- Location: 25 Rodeo Drive Blaine County, Idaho, U.S.
- Nearest city: Hailey
- Coordinates: 43°29′51.0″N 114°21′57.6″W﻿ / ﻿43.497500°N 114.366000°W
- Vertical: 475 feet (145 m)
- Top elevation: 5,895 feet (1,797 m)
- Base elevation: 5,420 feet (1,652 m)
- Lift system: 1 Poma lift
- Night skiing: Wednesdays and Fridays (6–9 p.m.)
- Website: rotarun.org

= Rotarun Ski Area =

Ski area in Idaho, United States

Rotarun Ski Area is a modest ski area in central Idaho, less than three miles (5 km) west of Hailey in Blaine County. The elevation of its summit is 5,895 feet (1,797 m) above sea level, with a vertical drop of 475 feet (145 m) on its treeless north-facing slopes of Art Richards Mountain. A Poma lift was installed in 1998; it replaced a J-bar lift that had served since 1964. The primary lift before the J-bar was a rope tow.

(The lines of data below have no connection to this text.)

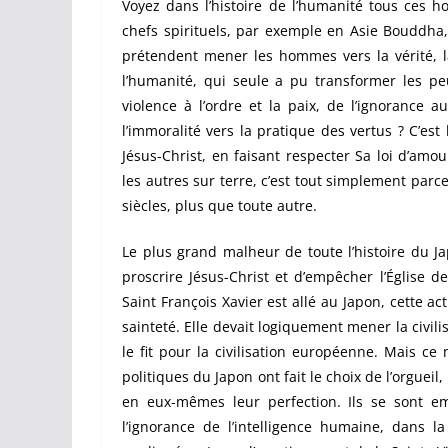
Voyez dans l’histoire de l’humanité tous ces
chefs spirituels, par exemple en Asie Bouddha,
prétendent mener les hommes vers la vérité, la
l’humanité, qui seule a pu transformer les peu
violence à l’ordre et la paix, de l’ignorance 
l’immoralité vers la pratique des vertus ? C’est
Jésus-Christ, en faisant respecter Sa loi d’amo
les autres sur terre, c’est tout simplement parce
siècles, plus que toute autre.
Le plus grand malheur de toute l’histoire du Jap
proscrire Jésus-Christ et d’empêcher l’Église 
Saint François Xavier est allé au Japon, cette a
sainteté. Elle devait logiquement mener la civi
le fit pour la civilisation européenne. Mais ce
politiques du Japon ont fait le choix de l’orgueil
en eux-mêmes leur perfection. Ils se sont e
l’ignorance de l’intelligence humaine, dans l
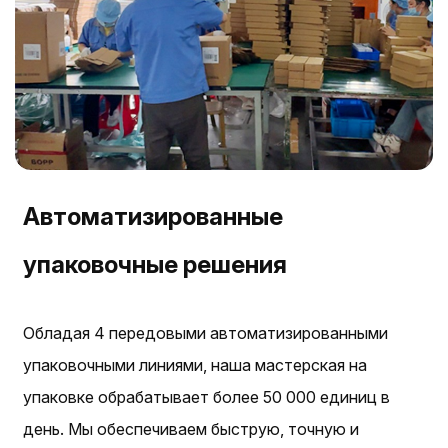
Автоматизированные
упаковочные решения
Обладая 4 передовыми автоматизированными
упаковочными линиями, наша мастерская на
упаковке обрабатывает более 50 000 единиц в
день. Мы обеспечиваем быструю, точную и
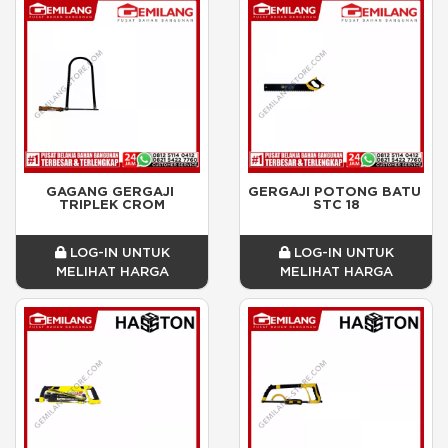
GAGANG GERGAJI 
GERGAJI POTONG BATU 
TRIPLEK CROM
STC 18
LOG-IN UNTUK
LOG-IN UNTUK
MELIHAT HARGA
MELIHAT HARGA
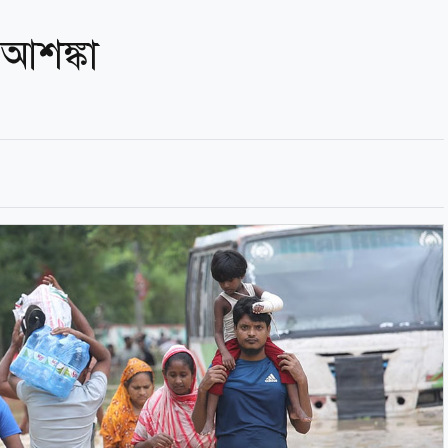
আশঙ্কা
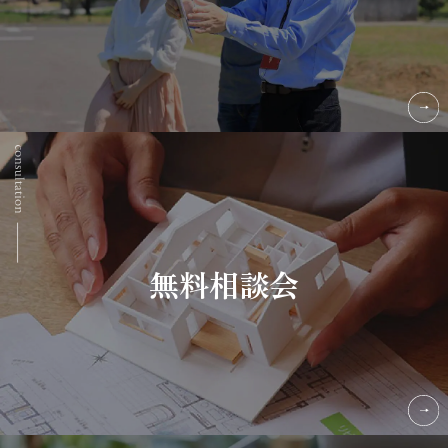
無料相談会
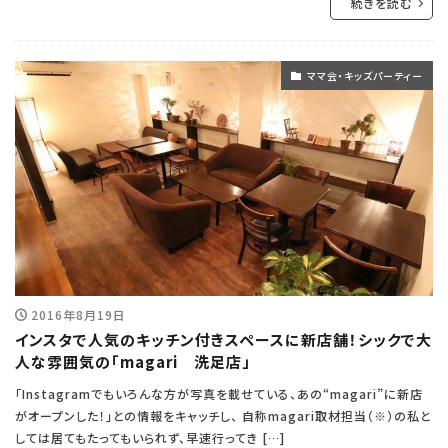
続きを読む
ママ会・キッズパーティー
2016年8月19日
インスタで人気のキッチン付きスペースに新店舗！シックで大
人な雰囲気の「magari 洗足店」
「Instagramでもいろんな方が写真を載せている、あの“magari”に新店
がオープンした！」との情報をキャッチし、 自称magari取材担当（※）の私と
しては居てもたってもいられず、早速行ってき […]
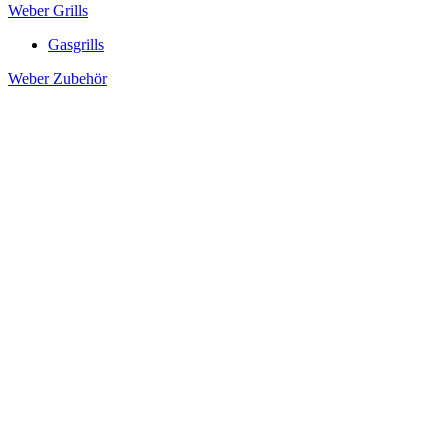
Weber Grills
Gasgrills
Weber Zubehör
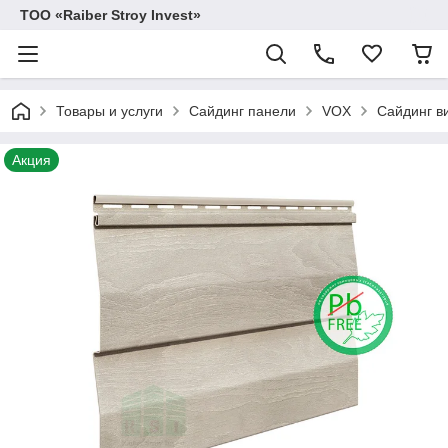
TOO «Raiber Stroy Invest»
Товары и услуги
Сайдинг панели
VOX
Сайдинг в
Акция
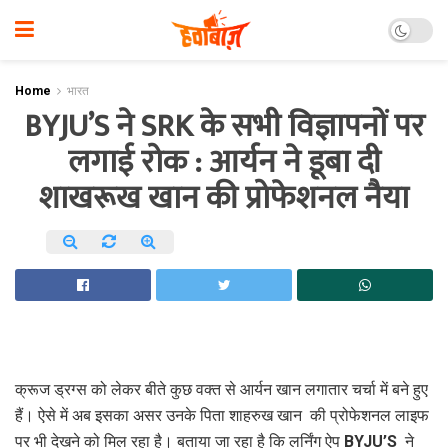
Home
भारत
BYJU’S ने SRK के सभी विज्ञापनों पर
लगाई रोक : आर्यन ने डूबा दी
शाखरूख खान की प्रोफेशनल नैया
क्रूज ड्रग्स को लेकर बीते कुछ वक्त से आर्यन खान लगातार चर्चा में बने हुए
हैं। ऐसे में अब इसका असर उनके पिता शाहरुख खान की प्रोफेशनल लाइफ
पर भी देखने को मिल रहा है। बताया जा रहा है कि लर्निंग ऐप BYJU’S ने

The facility has operated since the 1950s and offers an affordable alternative for alpine skiing for the Wood River Valley. (The world-famous Sun Valley resort is 15 mi north at Ketchum, with significantly higher prices.)

Supported by community volunteers and donations, Rotarun operates on Wednesday and Friday nights and weekend days; it is the only ski area for night skiing within a three hours' drive (Bogus Basin, northeast of Boise).